Many people are unaware of what the term “re-aging credit” refers to, and how it can affect them. When utilized in a legal, proactive manner it can make late payments disappear like magic! Staring from the basic concept of credit understand that any debt accrued by a debtor must be paid back to a creditor within a specified period of time. Re-aging credit refers to a readjustment of this period of time with the result of an alteration to the debtor's credit history. It should be noted that there is positive and negative re-aging, the former being legal and the latter illegal.
Negative re-aging must be explained before discussing the legal method. The Fair Credit Reporting Act (FCRA) states that a debt becomes delinquent when a payment is thirty days late. From the date of the first delinquency this information will remain on the debtor's credit history for a period of seven and a half years. After this period it must, by law, be deleted.
Once payments on a debt are overdue by one hundred and eighty days the creditor can begin the charge-off process. This has an extremely negative impact on a credit history, and can be reported to the credit reporting agencies either by the creditor or by any debt collection agencies they have employed.
This is the point at which illegal re-aging may occur. The FCRA states very clearly that a charge-off can only be reported in a credit history for a period of seven and a half years from the date of the first delinquency. This date cannot ever be changed. However, as debts are transferred to collection agencies, these organizations often attempt to report a more recent delinquency date, thereby extending the period in which the charge-off is included in a credit history.
Creditors and debt collection agencies do this in an attempt to extend the period of time which they have to attempt to reclaim the debt. However, this is not only illegal, but will negatively impact on the debtor's ability to get credit for a longer period in the future. Whenever a lender is making a decision on whether or not to extend credit to somebody they will check their credit history to determine the likelihood of the debt being repaid. If somebody has a bad credit history with many defaults on loans they are unlikely to receive credit from any lender.
It is in an attempt to make their credit history more acceptable that many people will allow their creditors to re-age their debt in the positive, legal manner. People can miss payments on their loans for a variety of reasons, many beyond their control. Each instance of delinquency will be reported on their credit history, which will make it increasingly harder to obtain credit in the future.
As has been previously stated, a creditor can begin a charge-off process after a period of one hundred and eighty days. This is basically a declaration that they do not expect the debt to ever be repaid, and is extremely damaging to a credit history.

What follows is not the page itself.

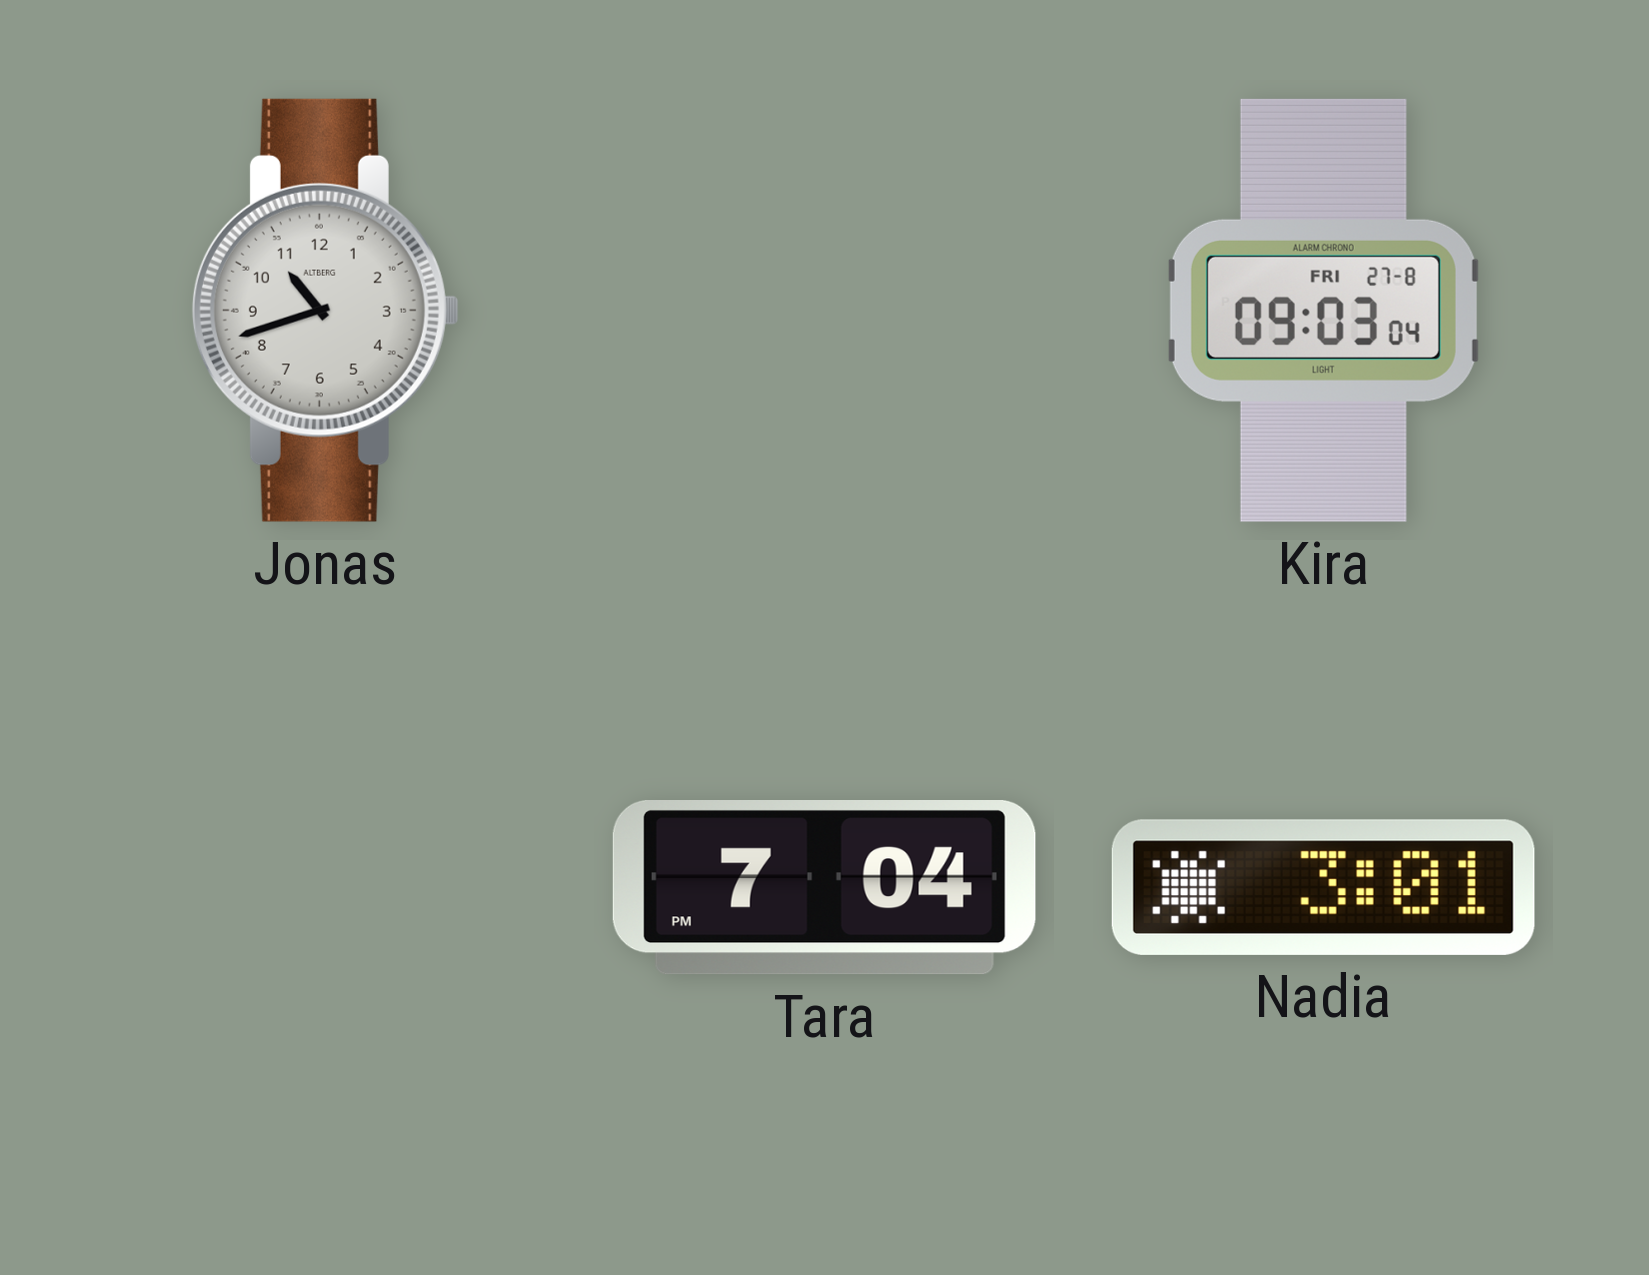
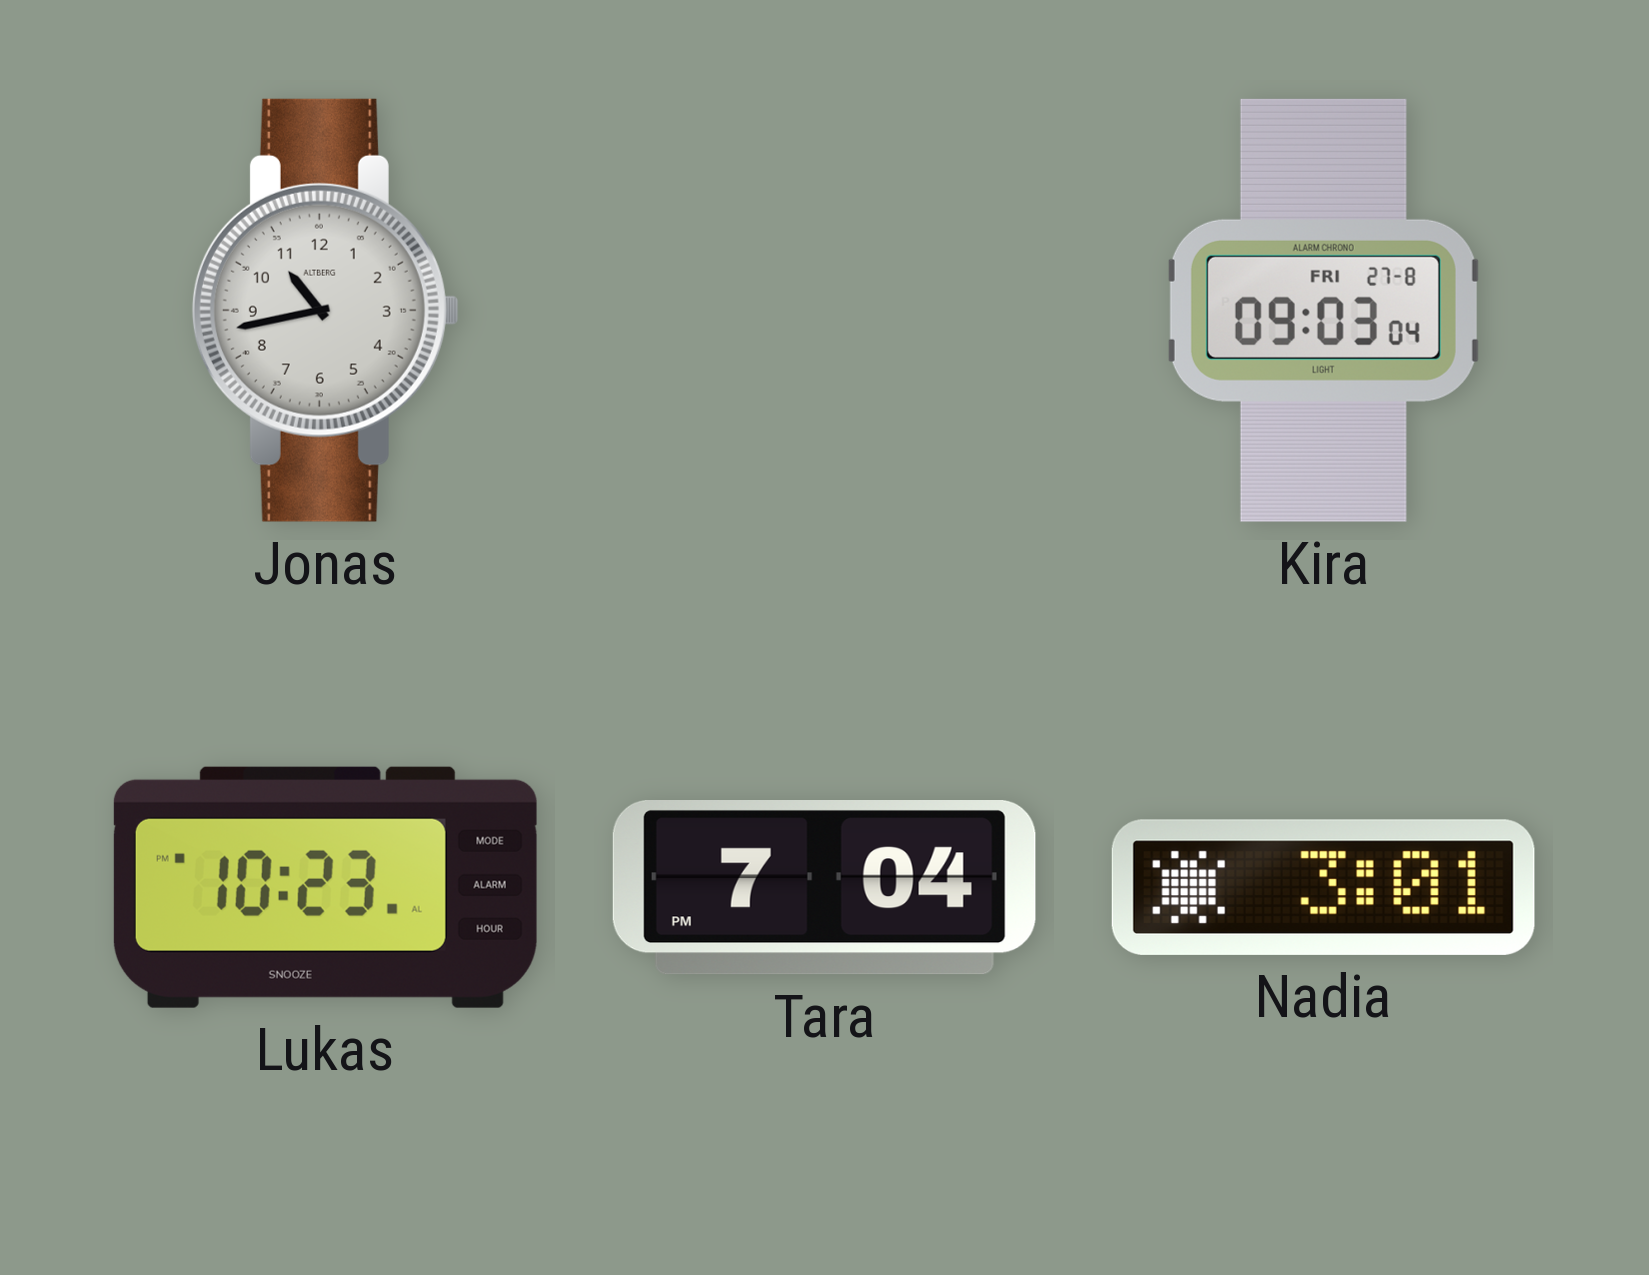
Jonas: 10:42 -> 10:43
Lukas: none -> 10:23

Before this occurs, however, the creditor may be prepared to re-age the debt.
Re-aging credit legally means effectively clearing any delinquencies from a debt once there is an agreement that payments will begin to be made on time again. If a creditor is in agreement they will begin to report the debt as being current rather than delinquent. Therefore any late payments will be removed from the credit report, and the debtor's credit history will appear to be much more positive again. The only time this is going to happen though is at the debtor's request. If you have an otherwise acceptable credit profile and for some reason you made a payment late it might be worth asking the creditor to consider re-aging the account.
For this to occur the creditor must be satisfied that payments will be made, therefore it is most applicable in situations where a debtor has been only temporarily short of money. The debtor will have to prove to the creditor that they have the means to make regular repayments to the loan, as well as being able to repay the instalments they have missed. The creditor will be under no obligation to re-age the debt, but they will usually be happy to do so if they are confident that the loan will be repaid.
The result will be certain negative aspects being removed from a credit report, however there is a drawback. One of the factors used to determine a credit score is the length of the credit history. Re-aging effectively reduces this length, which will make creditors less confident about lending. The compensation, however, is that there will be no delinquencies on the credit history. This should be a bigger contributing factor in achieving a respectable credit score. You might think twice about re-aging the affected account if it has a long history and your credit history is otherwise short.
Risk based pricing and tighter credit guidelines in general have made originators acutely aware of how important a few additional points can be on a credit score. A careful analysis of the credit report should make it relatively apparent whether re-aging an account is likely to improve a borrower's score. It could be the difference between approval and denial.